Burger Kings, McDonalds gas stations and marinas popped up by the 
later part of the 1970s. The biggest monetary change occurred when 
the square groupers arrived. Square grouper was the local name for 
bales of pot. Pot, smuggling, and later cocaine, brought sudden 
wealth, and almost overnight many lobster fishermen began driving 
Mercedes and purchased fleets of boats and thousands of traps. Motels 
and marinas enlarged and property values skyrocketed. Homes, 
property, and boats were being bought with suitcases of hard cash 
while beer trucks transported weed northward on US 1. Illegal aliens 
flooded in, leading to creation of roadblocks on US 1. They were 
usually right next to the Last Chance Bar and Grill. Inspecting car 
trunks revealed the true extent of drug smuggling so periodic 
roadblocks persisted. Roadblocks of course impacted tourism, leading 
to establishment of the so-called Conch Republic in 1981. Creating 
the Republic and threatening to secede from the Union was a joke but 
the term Conch Republic stuck and proudly remains today. To avoid the 
roadblock, smugglers could telephone the Last Chance Bar and learn if 
one was in place. Some Keys politicians and public employees could 
not resist easy money. Some roads to nowhere were constructed. The 
one on Sugarloaf Key was covered with skid marks where small planes 
landed to unload. It was a very different place worthy of many Jimmy 
Buffett songs. A pirate turns 40 became popular.

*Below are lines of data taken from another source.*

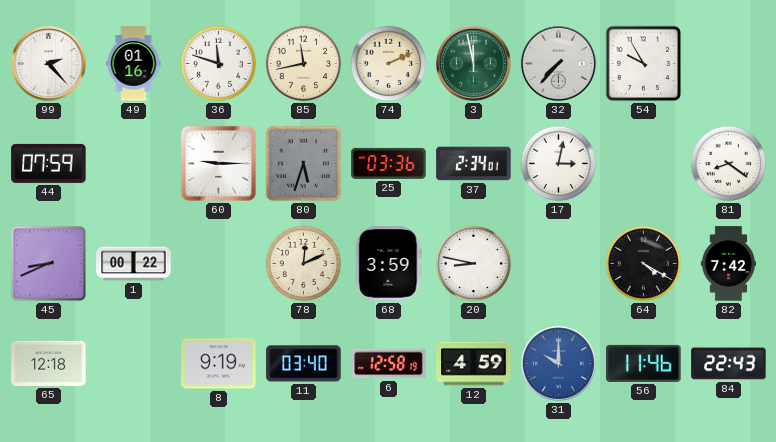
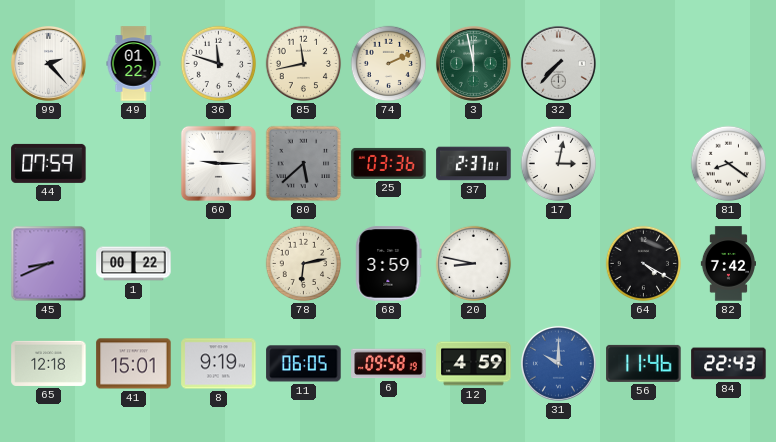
49: 01:16 -> 01:22
54: 9:55 -> none
80: 5:33 -> 5:38
37: 2:34 -> 2:37
78: 12:11 -> 6:13
41: none -> 15:01
11: 03:40 -> 06:05
6: 12:58 -> 09:58
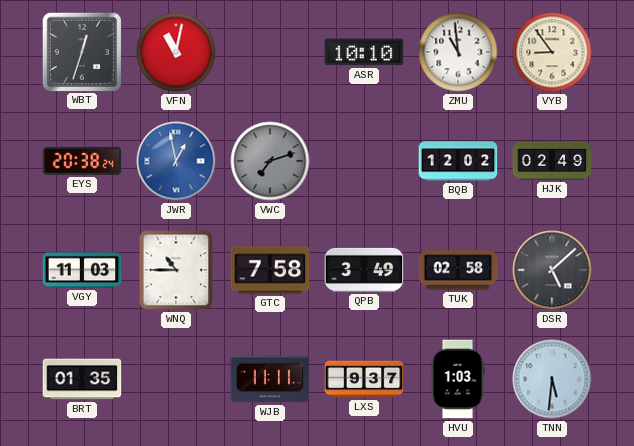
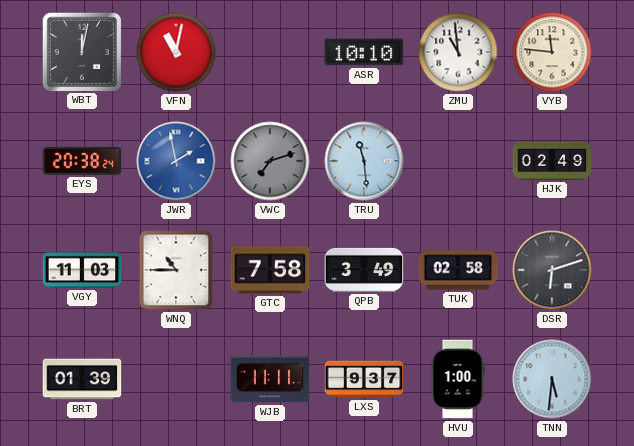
WBT: 12:33 -> 12:02
VYB: 8:54 -> 11:46
JWR: 12:58 -> 1:58
TRU: none -> 11:29
BQB: 12:02 -> none
DSR: 5:08 -> 6:12
BRT: 01:35 -> 01:39
HVU: 1:03 -> 1:00
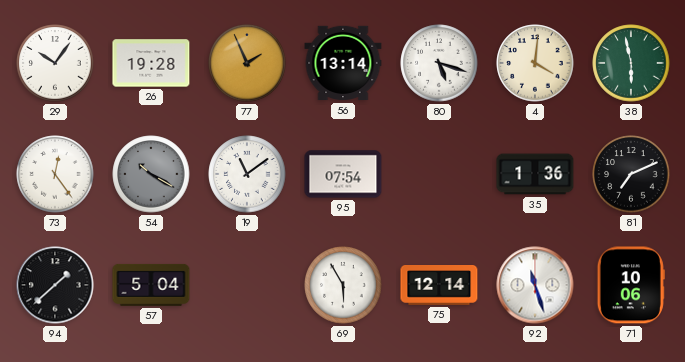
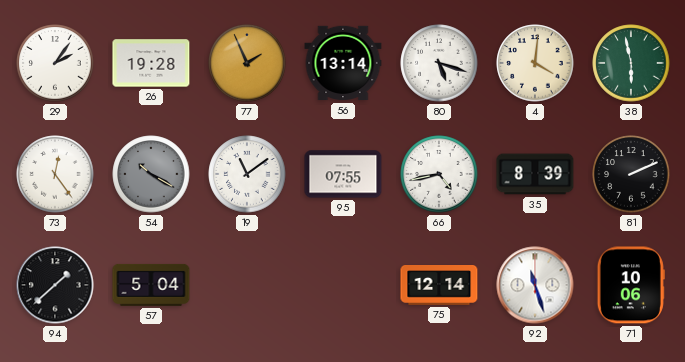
29: 10:06 -> 2:06
95: 07:54 -> 07:55
66: none -> 4:43
35: 1:36 -> 8:39
81: 7:11 -> 2:11
69: 5:55 -> none
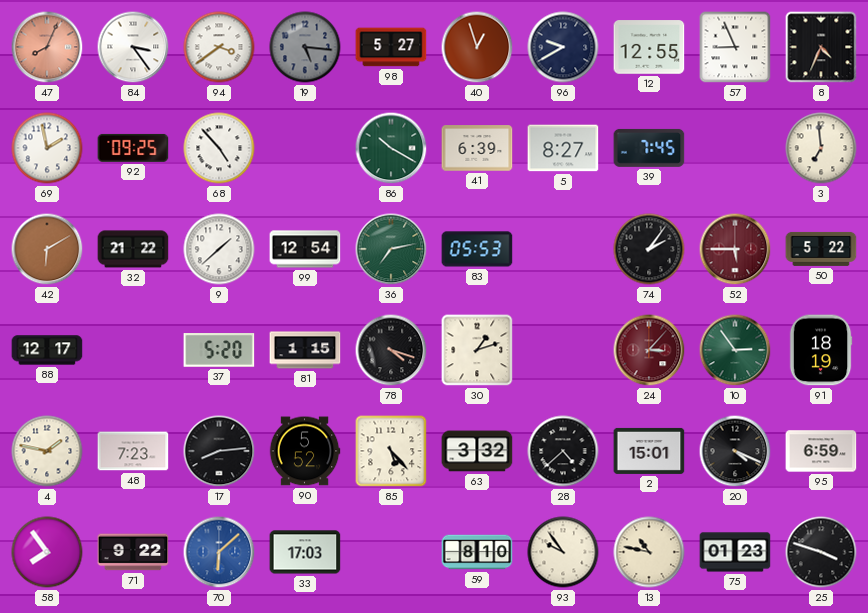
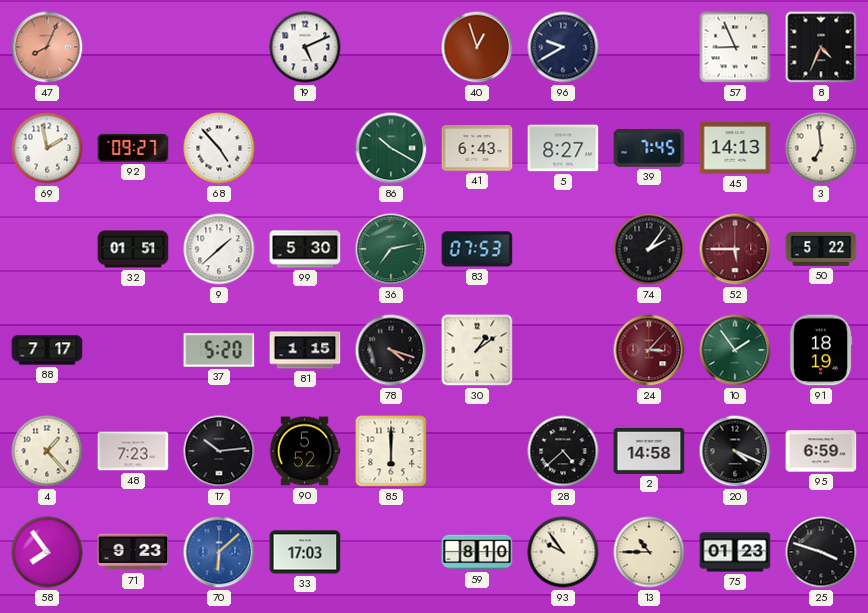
84: 3:24 -> none
94: 3:39 -> none
19: 5:16 -> 5:11
19 dial: grey -> white
98: 5:27 -> none
12: 12:55 -> none
92: 09:25 -> 09:27
41: 6:39 -> 6:43
45: none -> 14:13
42: 6:10 -> none
32: 21:22 -> 01:51
99: 12:54 -> 5:30
83: 05:53 -> 07:53
88: 12:17 -> 7:17
30: 1:12 -> 1:09
10: 2:54 -> 1:54
4: 1:47 -> 1:23
17: 8:14 -> 10:14
85: 5:23 -> 6:00
63: 3:32 -> none
2: 15:01 -> 14:58
71: 9:22 -> 9:23
13: 10:47 -> 10:45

      The exact dates escape me but a Federal court ruling limited the 
State's offshore jurisdiction to 3 miles on the Atlantic side of the 
Keys. Pennekamp State Park could no longer protect the best reef 
areas farther offshore. That change in Federal law provided an 
opportunity for NOAA's new Sanctuary Program to take over 
jurisdiction of unprotected offshore waters. By then, the National 
Marine Sanctuary Program had been created under the Department of 
Commerce to protect the site of the Civil War ship Monitor. 
Establishment of that site was followed by a proposal to create the 
Texas Flower Garden Reef Sanctuary; however, enactment took many 
years because NOAA was up against Texas politics and the petroleum 
industry. Sanctuaries were also being proposed in many areas 
previously selected as potential oil exploration areas. There was 
much angst within the petroleum industry and on Capitol Hill. But 
that's another long story.
        Meanwhile, the Key Largo Marine Sanctuary was created after 
much wrangling, and State rangers were deputized to patrol both State 
and Federal waters. I was on the boat and took photos of the ceremony 
when John Pennekamp cosigned the official documents. At that time, 
corals were almost pristine.
      After the new water pipe, initiation of mosquito spraying, lack 
of hurricanes, and the creation of the Sanctuary, the upper Keys 
became a magnet for out-of-state divers. They came in droves! Dive 
shops sprang up, as did dive charter boats. The war with line-fishing 
charter boats was over. Scuba diving became king!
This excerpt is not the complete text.